Solusi paling populer di kalangan perusahaan Indonesia ialah peranti dasar seperti anti-malware dan antivirus (76%). Namun, kini prioritas beralih ke arah pengamanan deployment cloud, dengan adopsi cloud native security platforms (61%), software-defined wide area networking (56%), dan next-generation firewalls (51%).
Lebih lanjut, Surung menyinggung perihal faktor manusia atau Sumber Data Manusia (SDM) sebagai hal krusial bagi keamanan siber.
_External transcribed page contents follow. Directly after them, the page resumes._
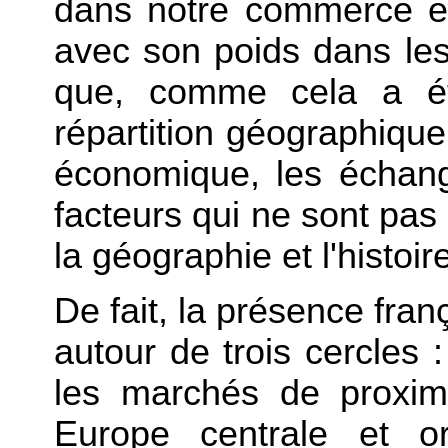
dans notre commerce ex
avec son poids dans les
que, comme cela a é
répartition géographiqu
économique, les échan
facteurs qui ne sont pa
la géographie et l'histoi
De fait, la présence fran
autour de trois cercles
les marchés de proximi
Europe centrale et ori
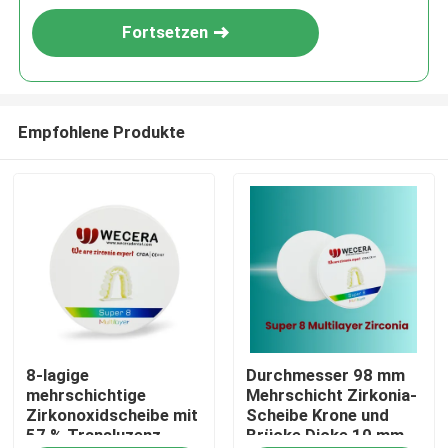
Fortsetzen
Empfohlene Produkte
Zu Hause
8-lagige
Durchmesser 98 mm
Produkte
mehrschichtige
Mehrschicht Zirkonia-
Zirkonoxidscheibe mit
Scheibe Krone und
57 % Transluzenz,
Brücke Dicke 10 mm
Videos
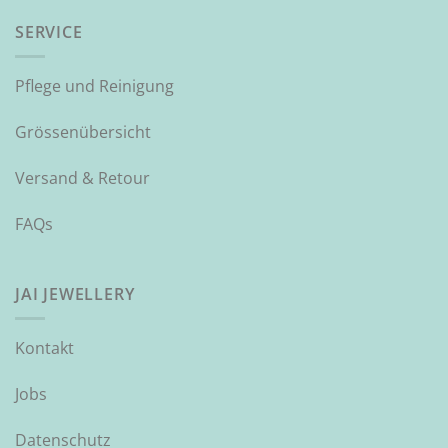
SERVICE
Pflege und Reinigung
Grössenübersicht
Versand & Retour
FAQs
JAI JEWELLERY
Kontakt
Jobs
Datenschutz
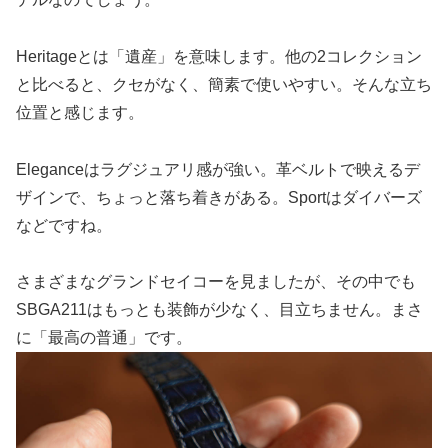
Heritageとは「遺産」を意味します。他の2コレクション
と比べると、クセがなく、簡素で使いやすい。そんな立ち
位置と感じます。
Eleganceはラグジュアリ感が強い。革ベルトで映えるデ
ザインで、ちょっと落ち着きがある。Sportはダイバーズ
などですね。
さまざまなグランドセイコーを見ましたが、その中でも
SBGA211はもっとも装飾が少なく、目立ちません。まさ
に「最高の普通」です。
Dua dari tiga tantangan utama keamanan siber seluruhnya berkaitan dengan faktor manusia, yaitu kesadaran karyawan (54%) dan pemahaman dari manajemen (40%).
“Perusahaan-perusahaan Indonesia tengah dihadapkan pada jenis-jenis serangan siber baru sepanjang tahun. Meskipun mereka sadar akan arti pentingnya penerapan higiene di lingkungan siber dasar, namun edukasi tentang keamanan siber saja belumlah mencukupi,” tandasnya Surung.
Ia pun menuturkan, perangkat-perangkat untuk keamanan siber yang mendayagunakan otomatisasi dan machine learning telah menjadi instrumen untuk melakukan tindakan preventif serta mempercepat respons terhadap ancaman-ancaman siber, baik yang diketahui maupun tidak diketahui, yang dihadapi bisnis setiap harinya.
“Hal ini sangat penting terutama bagi Indonesia, rumah bagi populasi terbesar pengguna internet di dunia, dengan lanskap e-commerce dan pembayaran digital yang berkembang pesat,” ucap dia.